Les fantômes

Avant la pandémie, je n’en avais jamais rencontré. 

Ils sont arrivés avec elle, parasitant les moments où je suis seule. 

Je devrai me reposer, me dit-on. Il faut me préserver, je dois tenir compte du bébé. Il faudrait donc que je chasse les fantômes pour trouver le répit. Mais je n’ai pas le mode d’emploi de cette expulsion là.


En tant que marchand de sable hospitalier, je croise parfois des derniers regards. C’est plutôt rare.

Ça arrive quand le sommeil contribue à une ultime tentative de sauvetage, qui échoue. 

Mais dans ce cas, j’accompagne les derniers rêves et c’est dans l’ordre des choses. Je n’oublie pas ces regards, ces hommes et ces femmes, mais je ne les trimballe pas avec moi non plus. Leur famille était là pour le dernier souffle ou pour accompagner le corps, pour le deuil de ces inconnus.


La pandémie a supprimé le recul nécessaire pour rester à ma  place de médecin, cette distance qui n’empêche pas les émotions ou même l’affection parfois, mais qui positionne chacun à l’endroit où il doit être. Cet espace qui permet aux patients de rester des inconnus à mes yeux, inconnus avec lesquels j’ai partagé un moment très intense. D’ailleurs quelques heures après la prise en charge, quelques jours parfois, j’oublie leur nom. Il redeviennent anonymes, et je garde uniquement, précieusement, le souvenir de l’expérience partagée. Comme une empreinte. Mais eux, je les quitte.


Les patients COVID, je ne les ai pas laissés. Je n’ai pas réussi. Ils sont là les fantômes.
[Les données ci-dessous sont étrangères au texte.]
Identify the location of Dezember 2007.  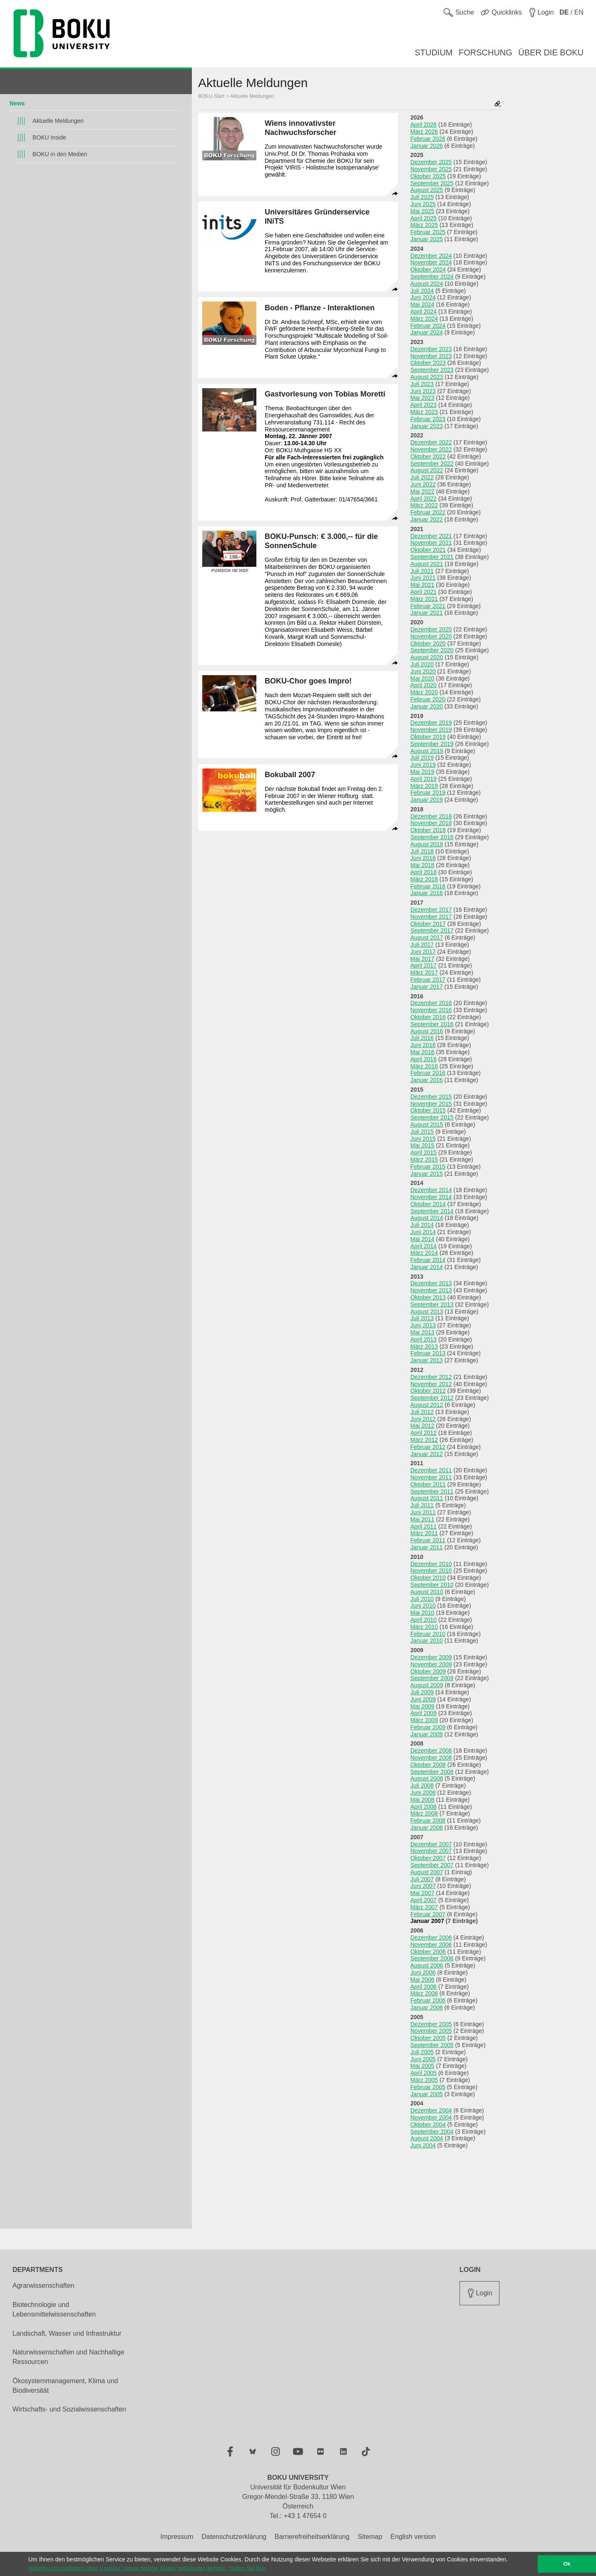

Car le support affectif, l’amour dont ils avaient besoin dans leur calvaire, était absent ou mis à mal, par des mesures restrictives drastiques mais indispensables, surtout pendant les 6 premiers mois .

Corps insuffisamment touchés de façon bienveillante, apaisante. Voix étouffées par les masques. Un mur de « protection » a été dressé entre eux et les individus non contaminés, les privant du réconfort que procure le contact verbal et physique avec autrui. Mur de protection errigé pour que nous puissions les traiter en limitant les risques pour notre propre santé. Combien de patients sont morts sans avoir pu dire, ou recevoir de leur entourage les mots de la fin, la tendresse du départ?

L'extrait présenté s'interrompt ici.